The NFL is one to always utilize technology to make the game better and easier. From yellow lines to indicate where the first down is to adding instant replay, the NFL hasn't been afraid to add systems over the years. Now it looks like the NFL is going to not only put playbooks on tablets but live feeds of the game for use on the sidelines.
The new sideline viewing system gained approval of the Competition Committee earlier this year and after some live testing, it could and should eventually replace the old system of looking at photos during the games. Instead of the low resolution black-and-white photos that you see the players looking through on the sidelines in the past, the players will be using fancy new tablets that connect to a secure wireless system. Higher resolution photos in color that allow you to draw directly on them can only help teams better diagnose issues with plays and schemes. Since it is broadcast over a secure wireless connection, players and teams can connect and utilize them immediately instead of waiting for photos to be printed and bound up and dropped off at the sidelines like in years past.
Teams are also permitted to take the tablets to the locker room during halftime. However, the wireless system will be shut off during halftime so that the tablets won't be able to connect and continue to view photos.

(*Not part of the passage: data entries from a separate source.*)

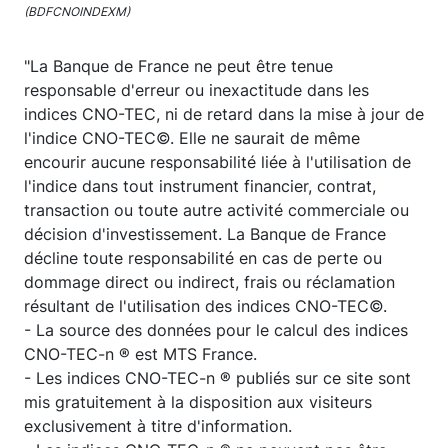
(BDFCNOINDEXM)
"La Banque de France ne peut être tenue
responsable d'erreur ou inexactitude dans les
indices CNO-TEC, ni de retard dans la mise à jour de
l'indice CNO-TEC©. Elle ne saurait de même
encourir aucune responsabilité liée à l'utilisation de
l'indice dans tout instrument financier, contrat,
transaction ou toute autre activité commerciale ou
décision d'investissement. La Banque de France
décline toute responsabilité en cas de perte ou
dommage direct ou indirect, frais ou réclamation
résultant de l'utilisation des indices CNO-TEC©.
- La source des données pour le calcul des indices
CNO-TEC-n ® est MTS France.
- Les indices CNO-TEC-n ® publiés sur ce site sont
mis gratuitement à la disposition aux visiteurs
exclusivement à titre d'information.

At that point, the only things that anyone will be able to look at is the notes they saved when viewing during the first half.

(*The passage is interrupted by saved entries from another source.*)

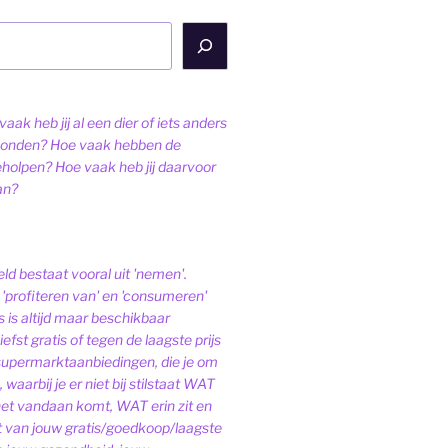
aak heb jij al een dier of iets anders
onden? Hoe vaak hebben de
eholpen? Hoe vaak heb jij daarvoor
an?
ld bestaat vooral uit 'nemen'.
'profiteren van' en 'consumeren'
s is altijd maar beschikbaar
iefst gratis of tegen de laagste prijs
 supermarktaanbiedingen, die je om
 waarbij je er niet bij stilstaat WAT
het vandaan komt, WAT erin zit en
van jouw gratis/goedkoop/laagste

For now, the tablets will not be used in lieu of the laminated Denny's menus that are used for playcalling. But if the system works well for the teams, it would be expected that tablets will be used for that purpose as well and undergo a similar testing. As technology gets smaller and stronger, it wouldn't be out of the realm of possibility to have the wrist cards that quarterbacks wear be replaced with screens that allow coaches to send plays to the players on the field.